You are viewing illiterat

James Antill - Software packaging, and the 10 × 10 problem

Jun. 20th, 2007

05:09 am - Software packaging, and the 10 × 10 problem

Previous Entry Add to Memories Share Next Entry

First off, I hate all current software packaging for Linux. It's one step up from manually downloading tarballs, which I was doing 10 years ago, and isn't even a real superset of that functionality. Yes, it's better than doing that and yes it's better than what Windows has to offer. But it's still crap, and it annoys me every day, however it seems to be one of those problems that noone seems to want to fix properly and yet they keep thinking up stupid bandaids to work around the fact it doesn't work well. Specifically the major circular argument that is what I've come to think of as the "10 × 10 problem"…

Repeatedly over the last 5+ years I've tried to tell people about how we should be solving this problem, and I've mostly got dismissed … so here it is for posterity.

One of the currently major problems with software packaging and distribution is updating it. All software has bugs, or missing features and those affect different people in different ways. Say you have two people, one who is writting a new web application in python using postgresql and one who is just browsing the web, sharing some files via. the web server and running his own blog. It probably seems obvious to most sane people that the updates these two people want will vary wildly for the five packages: firefox, python, ipython, postgresql, apache-httpd. That is, unless you are in the business of distributing software packages.

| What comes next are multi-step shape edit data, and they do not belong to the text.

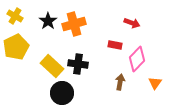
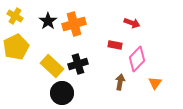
black cross: rotated 24 degrees counterclockwise
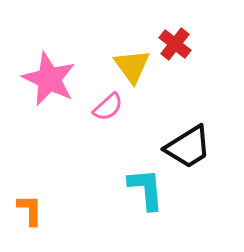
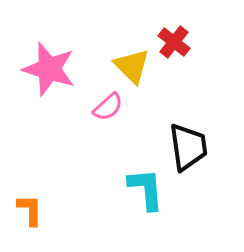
red cross: moved 1 px left, 2 px up
yellow triangle: rotated 9 degrees counterclockwise
pink star: moved 10 px up; rotated 8 degrees counterclockwise
black trapezoid: rotated 66 degrees counterclockwise
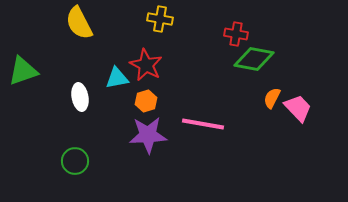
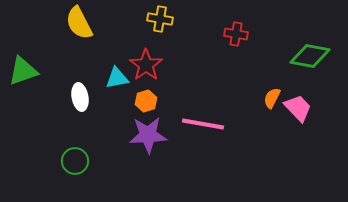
green diamond: moved 56 px right, 3 px up
red star: rotated 8 degrees clockwise
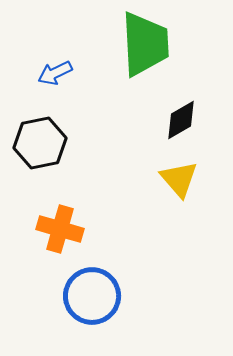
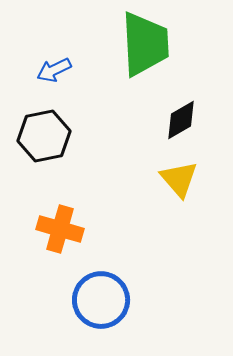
blue arrow: moved 1 px left, 3 px up
black hexagon: moved 4 px right, 7 px up
blue circle: moved 9 px right, 4 px down
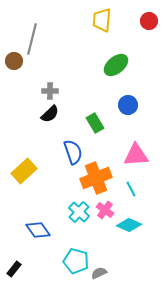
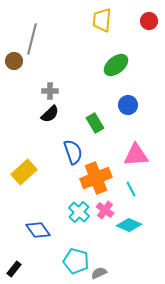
yellow rectangle: moved 1 px down
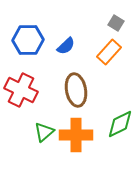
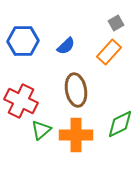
gray square: rotated 28 degrees clockwise
blue hexagon: moved 5 px left, 1 px down
red cross: moved 11 px down
green triangle: moved 3 px left, 2 px up
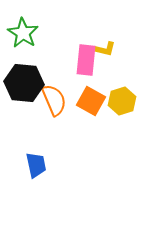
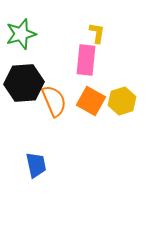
green star: moved 2 px left, 1 px down; rotated 24 degrees clockwise
yellow L-shape: moved 8 px left, 16 px up; rotated 95 degrees counterclockwise
black hexagon: rotated 9 degrees counterclockwise
orange semicircle: moved 1 px down
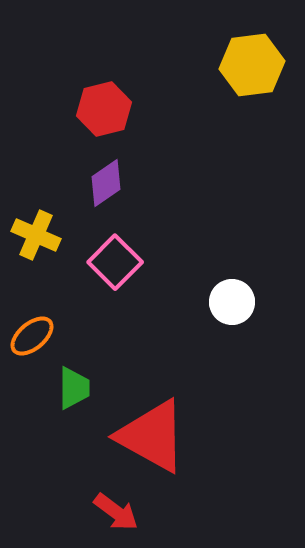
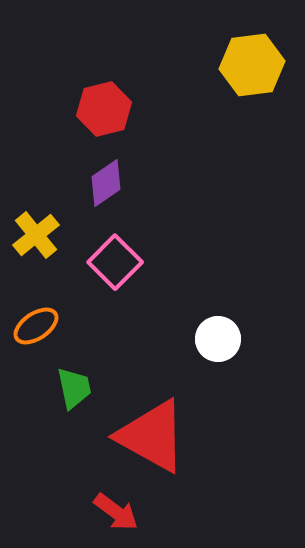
yellow cross: rotated 27 degrees clockwise
white circle: moved 14 px left, 37 px down
orange ellipse: moved 4 px right, 10 px up; rotated 6 degrees clockwise
green trapezoid: rotated 12 degrees counterclockwise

With software packaging/release/whatever the arugment is most often about who gets screwed over least, in the above example a common "solution" is to do very minor updates for firefox and maybe ipython but nothing else … want firefox-2, or the latest postgresql/python? Too bad. Wait for the next "major" release and get those with everything else. A common painful package is the Linux kernel, mainly just because everyone uses it, and so all the software packagers argue about how often it should/shouldn't be updated. This is roughly the same as arguing what single human language would be best for the entire OS, if everyone should use python or C to develop all applications or what font everyone should use for all text. There is no correct answer, because the entire question is completely insane.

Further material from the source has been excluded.